Homicide investigators in B.C.’s Lower Mainland have confirmed the identity of a man found in a burned-out SUV on a forest service road, more than three years after the body was found.
More than three years after his death, a man who was shot dead and found in a burned-out SUV near Squamish, B.C., has been identified as a U.S. citizen known for spreading racist neo-Nazi ideologies and for a massive email spam campaign that led to a $12-million lawsuit.
Police found Davis Wolfgang Hawke dead on the Cheekye Forest Road, off the Sea to Sky Highway east of Paradise Valley, around 9:30 a.m. on June 14, 2017. Officers had been called about a burned, red 2000 GMX Yukon XL on the side of the road.
An autopsy later confirmed the man had been shot to death but, for years, the RCMP could not confirm his real name.
The Integrated Homicide Investigation Team (IHIT) only knew he went by the alias Jesse James.
Officers said he was well known as an avid climber in Squamish, which is north of Vancouver, but no one knew his legal name or any details about his past.

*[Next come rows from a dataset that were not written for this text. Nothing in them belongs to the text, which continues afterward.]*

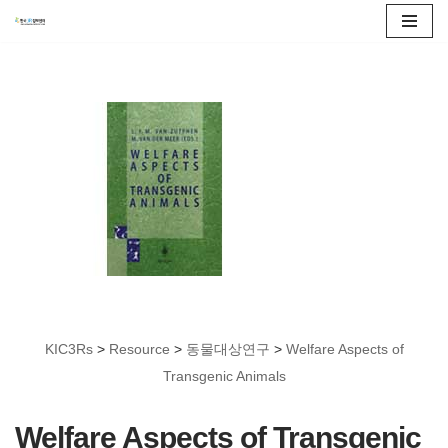
콘
텐
츠
로
건
너
뛰
기
KIC3Rs
>
Resource
>
동물대상연구
>
Welfare Aspects of
Transgenic Animals
Welfare Aspects of Transgenic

Brian McWilliams, an investigative journalist and author of the book Spam Kings, spent years tracking the young man, who he says lived a nomadic, risk-taking existence. He often travelled with half-wolf dogs, which were the only thing he appeared to be loyal to, according to McWilliams.
“It doesn’t surprise me that this guy died in an inglorious and maybe a violent way. He was always living on the edge,” McWilliams said.
McWilliams said Hawke, born Andrew Britt Greenbaum, changed his name many times and was evasive when the journalist was chasing him for a story on his junk email or spam empire that earned him millions hawking penis enlargement pills.
McWilliams said Hawke and his associates bragged about making up to $300,000 in a year in the spam business, after dropping out of college.
On Thursday, the IHIT team announced it had confirmed the identity of the person found dead in 2017. They said he was 38 when he died and originally from the United States.
“Although it answers some questions, it’s actually opened up more questions on the case,” IHIT Sgt. Frank Jang said of finding Hawke’s real name.
“We have little to no information about him here in Canada,” the officer said.
But McWilliams has a plethora of information about the “puzzling” young man who grew up in an affluent Boston suburb and was a chess prodigy before rebelling.
McWilliams interviewed him and his family and learned how Greenbaum was bullied as a child for being small and Jewish, before changing his name to Hawke and rejecting his Jewish background.
“At some point, he just became infatuated with this white supremacy notion,” said McWilliams.
“He brought that mentality of everybody being inferior to him into the rest of his life,” he said.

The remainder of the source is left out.